Dartmouth businessman's new trial on sex assault charges delayed by a year

The Nova Scotia Supreme Court is now scrambling to find new trial dates for Michael Raymond Kobylanski after a jury failed to reach verdicts on four charges following the Dartmouth businessman's sexual assault trial.

Last week, a jury convicted the 41-year-old of assault, found him not guilty of choking, but said it couldn't come to decisions on charges of sexual assault, uttering threats, confinement and committing a sexual assault with a weapon.

The charges relate to incidents in 2014 and 2015 when Kobylanski is accused of threatening and assaulting a 17-year-old girl who worked for him.

Kobylanski will go on trial again for the four outstanding charges and he was in court Thursday morning to set new dates.
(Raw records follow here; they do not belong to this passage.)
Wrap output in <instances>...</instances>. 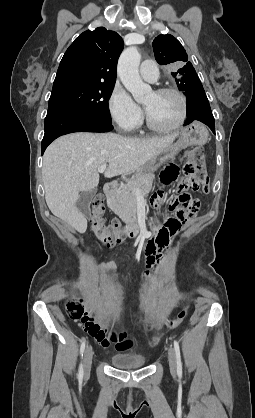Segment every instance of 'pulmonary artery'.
Segmentation results:
<instances>
[{
  "instance_id": "pulmonary-artery-1",
  "label": "pulmonary artery",
  "mask_w": 255,
  "mask_h": 418,
  "mask_svg": "<svg viewBox=\"0 0 255 418\" xmlns=\"http://www.w3.org/2000/svg\"><path fill=\"white\" fill-rule=\"evenodd\" d=\"M141 77L149 82H156L159 76L158 68L155 62L151 60H145L140 66Z\"/></svg>"
}]
</instances>
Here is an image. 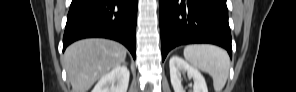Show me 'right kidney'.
<instances>
[{
	"instance_id": "1",
	"label": "right kidney",
	"mask_w": 296,
	"mask_h": 92,
	"mask_svg": "<svg viewBox=\"0 0 296 92\" xmlns=\"http://www.w3.org/2000/svg\"><path fill=\"white\" fill-rule=\"evenodd\" d=\"M129 76L126 65L117 66L100 78L92 92H127Z\"/></svg>"
}]
</instances>
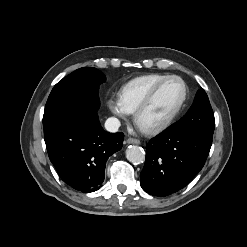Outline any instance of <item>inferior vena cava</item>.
<instances>
[{
	"instance_id": "inferior-vena-cava-1",
	"label": "inferior vena cava",
	"mask_w": 247,
	"mask_h": 247,
	"mask_svg": "<svg viewBox=\"0 0 247 247\" xmlns=\"http://www.w3.org/2000/svg\"><path fill=\"white\" fill-rule=\"evenodd\" d=\"M120 127V121L115 117H110L105 122V128L109 132H117Z\"/></svg>"
}]
</instances>
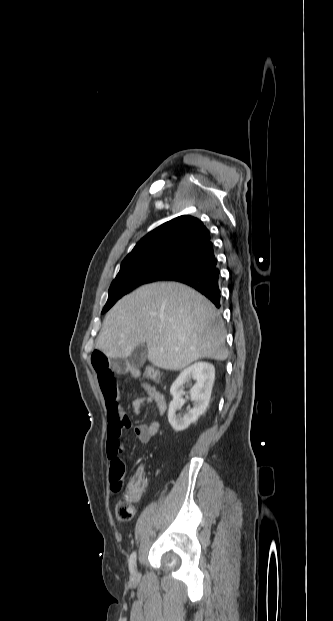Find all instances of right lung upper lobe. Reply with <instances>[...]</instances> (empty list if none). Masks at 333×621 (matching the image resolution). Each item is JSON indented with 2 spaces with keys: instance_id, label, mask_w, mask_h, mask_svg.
<instances>
[{
  "instance_id": "obj_1",
  "label": "right lung upper lobe",
  "mask_w": 333,
  "mask_h": 621,
  "mask_svg": "<svg viewBox=\"0 0 333 621\" xmlns=\"http://www.w3.org/2000/svg\"><path fill=\"white\" fill-rule=\"evenodd\" d=\"M211 242L209 230L198 218L176 217L144 236L122 263L155 258H187Z\"/></svg>"
}]
</instances>
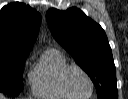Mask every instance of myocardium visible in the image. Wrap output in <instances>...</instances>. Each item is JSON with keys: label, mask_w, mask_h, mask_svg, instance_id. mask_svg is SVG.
<instances>
[{"label": "myocardium", "mask_w": 128, "mask_h": 99, "mask_svg": "<svg viewBox=\"0 0 128 99\" xmlns=\"http://www.w3.org/2000/svg\"><path fill=\"white\" fill-rule=\"evenodd\" d=\"M73 69L79 70L87 78V80L89 82V85H90V92L87 96H83V97L82 96H77V95L73 94L70 91V89L67 85V76H68V73ZM60 81H61V86H62L63 90L68 95H70L71 97H75V98H78V99H87V98H90L93 95L94 83H93V80H92L91 76L89 75V73L84 68H82L81 66H79L77 64L67 65L61 73ZM79 97H81V98H79Z\"/></svg>", "instance_id": "f54148a6"}]
</instances>
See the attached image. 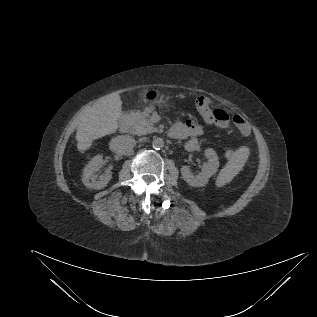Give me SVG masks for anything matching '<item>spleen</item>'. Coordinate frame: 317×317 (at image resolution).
Instances as JSON below:
<instances>
[{
    "mask_svg": "<svg viewBox=\"0 0 317 317\" xmlns=\"http://www.w3.org/2000/svg\"><path fill=\"white\" fill-rule=\"evenodd\" d=\"M248 154L249 151L246 147H242L235 152L225 167L220 171L216 180L217 187H222L229 183L239 171H241L248 158Z\"/></svg>",
    "mask_w": 317,
    "mask_h": 317,
    "instance_id": "3e777b00",
    "label": "spleen"
}]
</instances>
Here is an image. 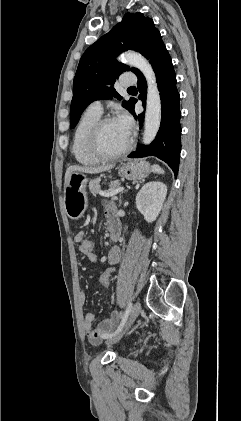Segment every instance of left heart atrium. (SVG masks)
<instances>
[{
	"label": "left heart atrium",
	"instance_id": "obj_1",
	"mask_svg": "<svg viewBox=\"0 0 241 421\" xmlns=\"http://www.w3.org/2000/svg\"><path fill=\"white\" fill-rule=\"evenodd\" d=\"M118 125L125 131V133L130 136L133 130V120L129 114L122 112L116 118Z\"/></svg>",
	"mask_w": 241,
	"mask_h": 421
}]
</instances>
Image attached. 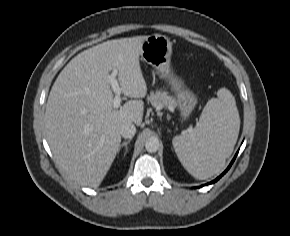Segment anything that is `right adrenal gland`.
<instances>
[{
    "label": "right adrenal gland",
    "mask_w": 290,
    "mask_h": 236,
    "mask_svg": "<svg viewBox=\"0 0 290 236\" xmlns=\"http://www.w3.org/2000/svg\"><path fill=\"white\" fill-rule=\"evenodd\" d=\"M132 139H128L127 141H124L120 147H119V150L118 152L120 151L121 148L125 147V152H124V156L127 154L128 152V144L131 142Z\"/></svg>",
    "instance_id": "1"
}]
</instances>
Crown and defence requested 13 days for the new trial because the jury deliberated for three days in his last trial.

For now, Kobylanski's new trial is tentatively scheduled to begin in April of next year. But those dates fall outside the new 30-month time limits imposed on trials by the Supreme Court of Canada.

In court Thursday morning, Crown prosecutor Susan MacKay said Kobylanski will reach that 30-month deadline next January.

Court officials will spend the next two weeks trying to find 13 days this fall to hold his trial.

He is scheduled to be sentenced on the assault charge next month.